The study addresses whether molecular catalysts can mediate true catalytic nitrogen fixation under mechanochemical, gas–solid conditions. By adapting a high-performance homogeneous Mo/SmI2 system to solvent-free ball milling, the authors realize catalytic NH3 production at 1 atm N2 and near room temperature, overcoming the previously non-catalytic outcomes of metal-mediated mechanochemical approaches. The key enabling factors are (1) gas–solid activation of N2 at Mo catalysts via direct N–N cleavage to a nitride at the jar–gas interface and (2) solid-state PCET steps that efficiently forge N–H bonds from SmI2(THF)2 and solid proton sources. The solid proton source choice proved crucial: multivalent alcohols (pentaerythritol, sugars) and insoluble cellulose both enhance NH3 yields and suppress H2 versus liquid alcohols or water, demonstrating a unique advantage of mechanochemical conditions for insoluble substrates. Mechanistic data (solution NMR of dissolved milled mixtures, MS, solid-state XANES/EXAFS) substantiate the nitride intermediate, while stoichiometric conversion of the nitride to NH3 and solid-state PCET probe reactions strengthen the proposed catalytic cycle. Practically, the method avoids bulk solvent and enables direct gas-phase NH3 collection via a secondary base-milling step, mitigating energy-intensive separations intrinsic to solution processes (dehydration of NH3 and vaporization of THF and water). Although the achieved turnovers (≤864) are lower than the best homogeneous values, the results validate mechanochemical gas–solid molecular catalysis for N2 reduction and reveal design principles (proton source phase and multivalency; PCET compatibility) that can guide further optimization.

Catalytic mechanochemical nitrogen fixation has been demonstrated with molybdenum pincer complexes using SmI2(THF)2 and solid proton sources under 1 atm N2 and solvent-free ball milling. Solid, multivalent alcohols—including insoluble biomass-derived cellulose—enable efficient NH3 formation with suppressed H2, and a nitride intermediate formed by direct N–N cleavage at the gas–solid interface undergoes PCET-driven N–H bond formation in the solid phase. The approach allows direct, solvent-free generation of gas-phase NH3 via a two-step milling procedure with solid KOH. These findings showcase the feasibility and advantages of molecular gas–solid catalysis and solid-state PCET under mechanochemical conditions.
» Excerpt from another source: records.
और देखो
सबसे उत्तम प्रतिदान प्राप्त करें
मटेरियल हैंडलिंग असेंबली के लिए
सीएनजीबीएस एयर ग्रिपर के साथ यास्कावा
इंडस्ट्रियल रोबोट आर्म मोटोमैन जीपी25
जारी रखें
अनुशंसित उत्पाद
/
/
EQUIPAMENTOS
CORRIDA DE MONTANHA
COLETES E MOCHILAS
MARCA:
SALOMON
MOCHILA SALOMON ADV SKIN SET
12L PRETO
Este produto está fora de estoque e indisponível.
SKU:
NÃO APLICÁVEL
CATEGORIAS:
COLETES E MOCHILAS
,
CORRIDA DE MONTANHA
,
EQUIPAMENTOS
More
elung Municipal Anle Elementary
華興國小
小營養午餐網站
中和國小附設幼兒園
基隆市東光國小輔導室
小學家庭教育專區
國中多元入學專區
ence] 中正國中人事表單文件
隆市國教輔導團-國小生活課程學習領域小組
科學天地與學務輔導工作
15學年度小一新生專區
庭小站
Future work can aim to (i) increase turnover numbers and catalyst stability, (ii) broaden reductant and proton source chemistries (including greener and recyclable reagents), (iii) deepen mechanistic understanding of gas–solid activation and PCET in the solid state, and (iv) scale and engineer continuous/mechanochemical processes for practical NH3 production.
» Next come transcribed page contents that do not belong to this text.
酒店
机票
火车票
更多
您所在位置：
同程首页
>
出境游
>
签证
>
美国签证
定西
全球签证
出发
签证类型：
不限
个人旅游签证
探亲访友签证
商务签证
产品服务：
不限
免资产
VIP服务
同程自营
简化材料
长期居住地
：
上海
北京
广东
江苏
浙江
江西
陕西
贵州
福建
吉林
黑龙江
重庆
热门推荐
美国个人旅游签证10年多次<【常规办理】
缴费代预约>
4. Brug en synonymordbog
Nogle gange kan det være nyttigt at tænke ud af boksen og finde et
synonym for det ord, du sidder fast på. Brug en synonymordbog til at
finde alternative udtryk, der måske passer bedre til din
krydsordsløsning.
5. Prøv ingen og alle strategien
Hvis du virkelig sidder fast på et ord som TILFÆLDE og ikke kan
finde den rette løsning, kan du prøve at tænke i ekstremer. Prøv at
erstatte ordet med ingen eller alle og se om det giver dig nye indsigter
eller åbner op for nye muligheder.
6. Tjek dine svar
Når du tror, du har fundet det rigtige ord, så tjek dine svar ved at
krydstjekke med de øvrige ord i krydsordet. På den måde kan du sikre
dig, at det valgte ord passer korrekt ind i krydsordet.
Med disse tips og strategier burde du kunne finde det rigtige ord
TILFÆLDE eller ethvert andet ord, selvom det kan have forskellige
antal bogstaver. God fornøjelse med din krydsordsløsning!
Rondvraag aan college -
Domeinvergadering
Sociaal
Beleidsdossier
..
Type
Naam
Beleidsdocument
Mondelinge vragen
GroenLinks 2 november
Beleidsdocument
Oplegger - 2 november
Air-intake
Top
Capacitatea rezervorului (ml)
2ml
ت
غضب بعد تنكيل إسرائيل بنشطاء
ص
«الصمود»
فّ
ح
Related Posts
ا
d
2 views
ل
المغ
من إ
• Gas-phase NH3 is not produced directly in single-step reactions; NH3 is retained in the solid phase, likely coordinated to Sm(III), necessitating a second milling step with solid base (KOH) to release NH3 without solvents.
• An induction period (~30 min) occurs with cellulose as a proton source, indicating slower formation of active Sm(II)–proton-source species; pre-activation mitigates but does not eliminate this.
• The observed turnovers (up to 864 equiv/Mo) are well below the best homogeneous systems (up to 60,000), indicating room for catalyst and process optimization.
• Kinetic behavior for benchmark PCET reductions (e.g., trans-stilbene) differs from expectations based on solution-state BDFE values; the precise factors controlling PCET rates in the solid state remain unclear.
• Ball milling is essential; simple stirring without solvent yields negligible NH3, which may limit applicability to systems requiring mechanical energy input.